Agent Learning via Early Experience
AI Lab: Meta Superintelligence Labs, FAIR at Meta, The Ohio State University,
Summary: The authors introduce “early experience,” a reward-free training paradigm where agents use the consequences of their own exploratory actions as supervision, with two concrete strategies—implicit world modeling and self-reflection. Across eight environments, these methods improve effectiveness and OOD generalization and provide strong initializations for downstream RL.
Qwen3Guard Technical Report
AI Lab: Qwen
Summary: Qwen3Guard introduces multilingual safety guardrail models in two variants—Generative (instruction-following tri-class judgments: safe/controversial/unsafe) and Stream (token-level, real-time moderation for streaming)—released in 0.6B/4B/8B sizes with support for 119 languages. It reports state-of-the-art prompt/response safety classification across English, Chinese, and multilingual benchmarks and is released under Apache 2.0.
🤖 AI Tech Releases
Claude Haiku 4.5
Anthropic released Claude Haiku 4.5, its latest small model that showcases performance comparable to Sonnet 4.
Veo 3.1
Google DeepMind released the new version of its marquee video generation model.
Qwen3-VL
Alibaba Qwen released Qwen3-VL 4B and 8B, two small models optimized for reasoning and instruction following.
nanochat
Andrej Karpathy released nanochat, an open source training and inference pipeline similar to ChatGPT.
Agent Skills
Anthropic released Agent Skills to specialize Claude tasks with script, resources and instructions.
📡AI Radar
Anthropic and Salesforce deepen ties: Claude becomes a preferred model in Agentforce, with Salesforce also rolling out Claude Code internally for faster engineering in regulated industries.
A BlackRock-led consortium will acquire Aligned Data Centers for about $40B to turbo-charge the AI infrastructure build-out.
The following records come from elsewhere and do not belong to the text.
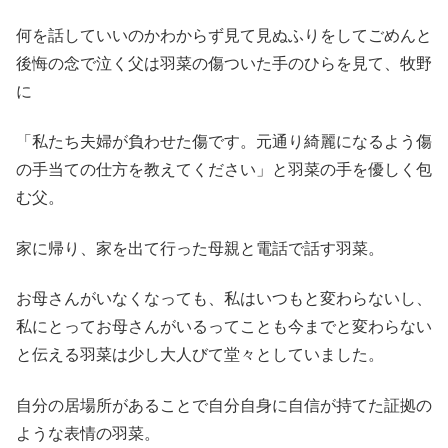
何を話していいのかわからず見て見ぬふりをしてごめんと
後悔の念で泣く父は羽菜の傷ついた手のひらを見て、牧野
に
「私たち夫婦が負わせた傷です。元通り綺麗になるよう傷
の手当ての仕方を教えてください」と羽菜の手を優しく包
む父。
家に帰り、家を出て行った母親と電話で話す羽菜。
お母さんがいなくなっても、私はいつもと変わらないし、
私にとってお母さんがいるってことも今までと変わらない
と伝える羽菜は少し大人びて堂々としていました。
自分の居場所があることで自分自身に自信が持てた証拠の
ような表情の羽菜。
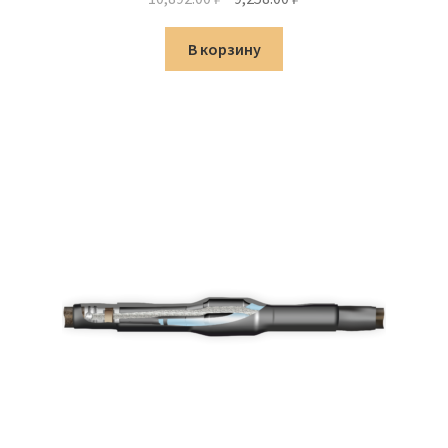
цена
цена:
составляла
9,258.00 ₽.
В корзину
10,892.00 ₽.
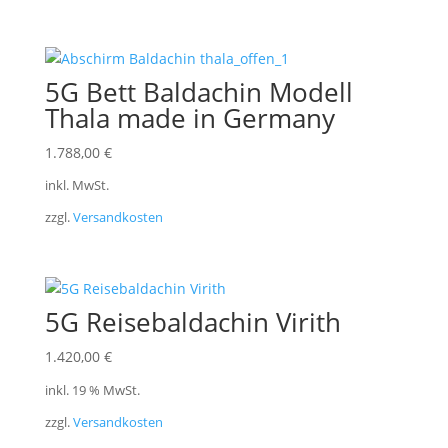
5G Bett Baldachin Modell
Thala made in Germany
1.788,00
€
inkl. MwSt.
zzgl.
Versandkosten
5G Reisebaldachin Virith
1.420,00
€
inkl. 19 % MwSt.
zzgl.
Versandkosten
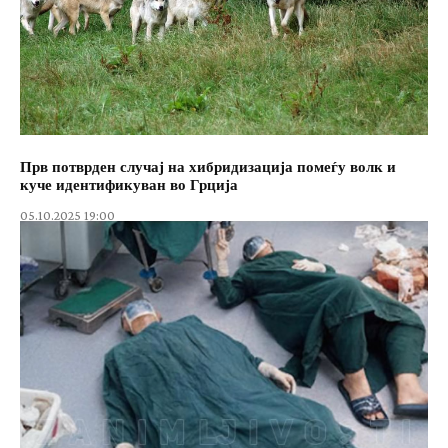
Прв потврден случај на хибридизација помеѓу волк и
куче идентификуван во Грција
05.10.2025 19:00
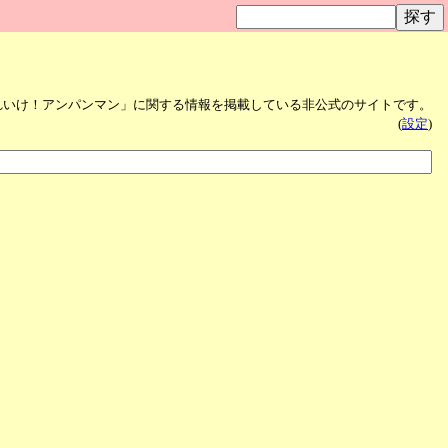
れいけ！アンパンマン」に関する情報を掲載している非公式のサイトです。
(
設定
)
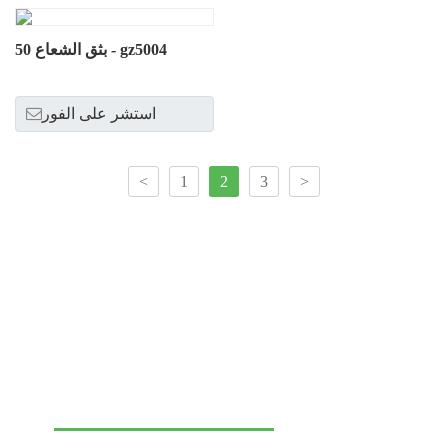
بثق الشعاع 50 - gz5004
استشر على الفور
<
1
2
3
>
تواصل معنا لتعزيز عرض علامتك
التجارية!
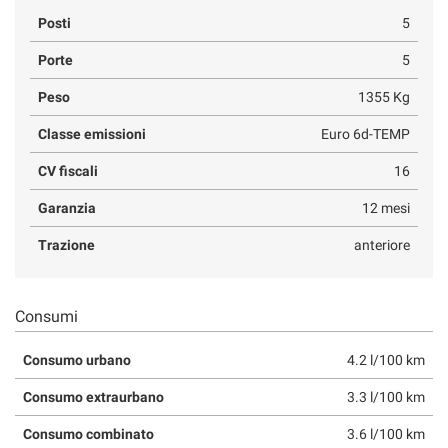
Posti
5
Porte
5
Peso
1355 Kg
Classe emissioni
Euro 6d-TEMP
CV fiscali
16
Garanzia
12 mesi
Trazione
anteriore
Consumi
Consumo urbano
4.2 l/100 km
Consumo extraurbano
3.3 l/100 km
Consumo combinato
3.6 l/100 km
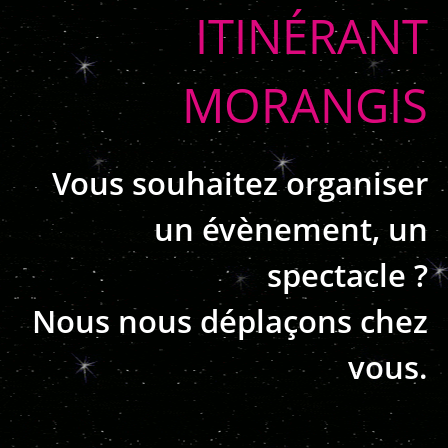
ITINÉRANT
MORANGIS
Vous souhaitez organiser
un évènement, un
spectacle ?
Nous nous déplaçons chez
vous.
Huawei-linked firms showcased chip tools and software in a show of domestic semiconductor momentum despite tightening U.S. curbs.
KAYAK adds “AI Mode,” letting travelers ask questions and book flights, hotels, and cars through a conversational interface on web.
General Intuition raises $133.7M seed to train agents’ spatial reasoning from billions of gameplay clips via Medal.
Jack & Jill secures $20M to pair conversational agents for candidates and employers, expanding its AI recruiter across markets.
Liberate lands $50M at a $300M valuation to automate P&C insurance workflows—sales, service, and claims—with voice and agentic AI.
Nscale signs an expanded deal with Microsoft involving ~200k Nvidia GPUs across U.S. and EU sites to scale Azure AI capacity.
Google commits $15B (2026–2030) for a Vizag AI hub with a gigawatt-scale data center and a new subsea connectivity gateway.
Salesforce unveils Agentforce 360 to build, deploy, and manage enterprise AI agents across Customer 360 and Slack.
Prezent raises $30M to buy AI services firms—starting with the founder’s other company—to power an all-in-one presentations platform.
Strella raised $14 million for its AI customer understanding platform.